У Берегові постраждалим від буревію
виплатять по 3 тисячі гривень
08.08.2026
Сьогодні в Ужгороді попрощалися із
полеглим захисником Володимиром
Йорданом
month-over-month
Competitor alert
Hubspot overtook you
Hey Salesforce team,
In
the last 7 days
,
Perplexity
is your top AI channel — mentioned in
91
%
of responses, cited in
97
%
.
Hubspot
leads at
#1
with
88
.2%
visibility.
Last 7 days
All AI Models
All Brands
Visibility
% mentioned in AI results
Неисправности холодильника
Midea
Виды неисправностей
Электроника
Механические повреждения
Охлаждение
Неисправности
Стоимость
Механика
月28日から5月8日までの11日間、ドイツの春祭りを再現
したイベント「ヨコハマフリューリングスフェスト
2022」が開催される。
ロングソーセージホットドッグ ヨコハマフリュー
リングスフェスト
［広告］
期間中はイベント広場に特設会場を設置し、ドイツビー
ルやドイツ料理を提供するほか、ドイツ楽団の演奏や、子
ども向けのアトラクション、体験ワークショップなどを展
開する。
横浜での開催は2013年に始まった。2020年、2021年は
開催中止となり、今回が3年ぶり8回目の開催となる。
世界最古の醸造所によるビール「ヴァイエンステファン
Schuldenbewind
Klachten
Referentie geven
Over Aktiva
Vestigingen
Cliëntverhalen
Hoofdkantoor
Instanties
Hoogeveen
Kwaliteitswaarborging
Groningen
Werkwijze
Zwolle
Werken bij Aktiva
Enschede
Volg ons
++++
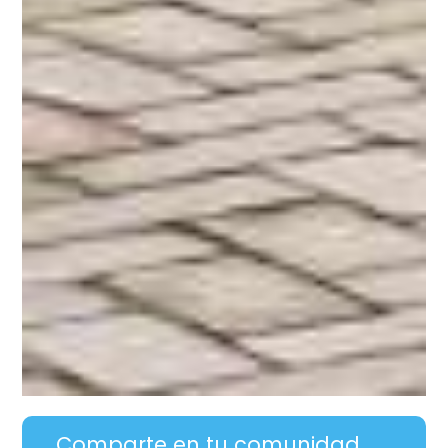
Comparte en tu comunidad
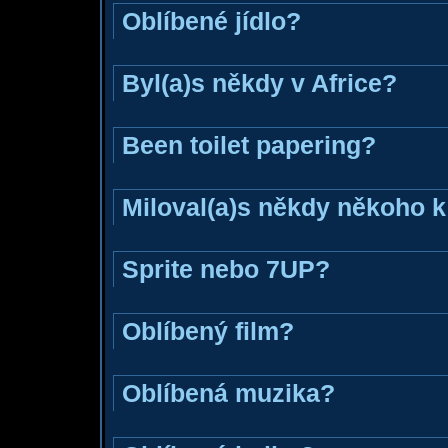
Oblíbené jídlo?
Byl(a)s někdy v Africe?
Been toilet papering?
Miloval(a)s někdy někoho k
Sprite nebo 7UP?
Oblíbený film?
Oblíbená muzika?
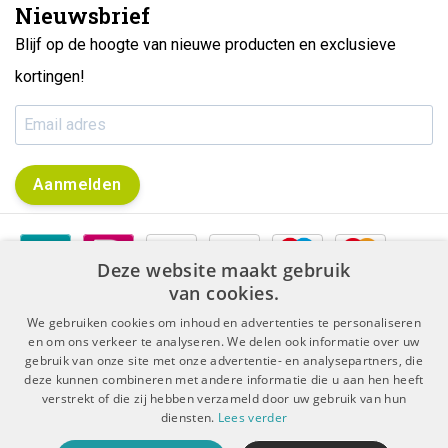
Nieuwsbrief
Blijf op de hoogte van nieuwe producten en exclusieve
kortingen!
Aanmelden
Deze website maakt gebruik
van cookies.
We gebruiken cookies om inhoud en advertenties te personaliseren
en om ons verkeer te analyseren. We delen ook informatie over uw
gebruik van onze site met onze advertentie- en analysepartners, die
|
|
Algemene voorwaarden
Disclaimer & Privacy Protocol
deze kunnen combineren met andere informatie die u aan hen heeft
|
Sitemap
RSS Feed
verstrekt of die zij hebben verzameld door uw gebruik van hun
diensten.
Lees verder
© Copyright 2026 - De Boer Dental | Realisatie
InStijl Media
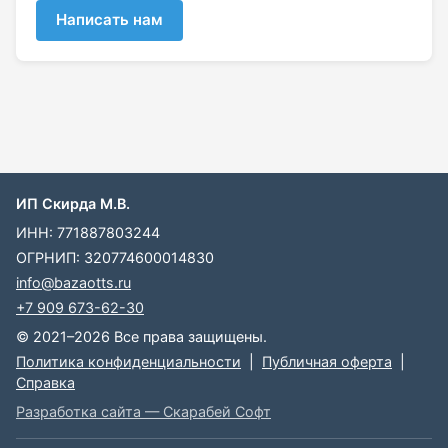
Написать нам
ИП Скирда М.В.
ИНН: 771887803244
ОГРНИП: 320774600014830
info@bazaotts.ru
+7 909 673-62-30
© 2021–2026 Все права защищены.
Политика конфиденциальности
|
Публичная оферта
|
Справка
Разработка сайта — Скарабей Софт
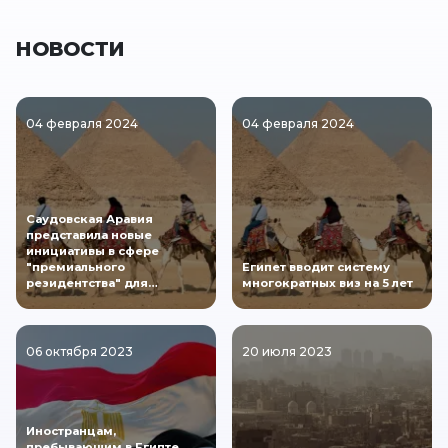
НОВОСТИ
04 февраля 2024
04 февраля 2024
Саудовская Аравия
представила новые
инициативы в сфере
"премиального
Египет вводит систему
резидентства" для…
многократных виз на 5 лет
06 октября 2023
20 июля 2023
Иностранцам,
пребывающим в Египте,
++++
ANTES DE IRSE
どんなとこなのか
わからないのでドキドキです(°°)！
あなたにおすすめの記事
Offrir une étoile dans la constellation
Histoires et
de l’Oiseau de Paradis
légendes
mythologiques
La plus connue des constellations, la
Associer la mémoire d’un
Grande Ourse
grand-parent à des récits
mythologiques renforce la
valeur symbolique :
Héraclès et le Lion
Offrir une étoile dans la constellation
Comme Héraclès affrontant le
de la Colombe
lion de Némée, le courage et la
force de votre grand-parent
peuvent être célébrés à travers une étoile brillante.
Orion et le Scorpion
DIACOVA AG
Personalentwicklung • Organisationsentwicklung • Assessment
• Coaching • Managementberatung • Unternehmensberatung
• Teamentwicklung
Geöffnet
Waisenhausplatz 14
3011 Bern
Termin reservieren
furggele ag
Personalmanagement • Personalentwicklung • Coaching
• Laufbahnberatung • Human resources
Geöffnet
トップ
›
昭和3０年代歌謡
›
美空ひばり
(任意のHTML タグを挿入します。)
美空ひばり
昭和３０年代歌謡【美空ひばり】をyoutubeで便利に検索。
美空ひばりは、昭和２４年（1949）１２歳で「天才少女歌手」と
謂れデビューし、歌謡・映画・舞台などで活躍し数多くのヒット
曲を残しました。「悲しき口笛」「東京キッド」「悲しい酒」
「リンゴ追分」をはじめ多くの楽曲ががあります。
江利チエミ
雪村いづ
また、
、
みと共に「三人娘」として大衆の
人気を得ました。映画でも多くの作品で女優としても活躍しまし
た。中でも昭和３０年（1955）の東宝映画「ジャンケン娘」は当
++++
**INSTRUCTIONS TO FOLLOW**
Whenever a line in the entries above includes the word "Неисправности", pull that line out.

**ANSWER FOR THE TASK**
Неисправности холодильника
Неисправности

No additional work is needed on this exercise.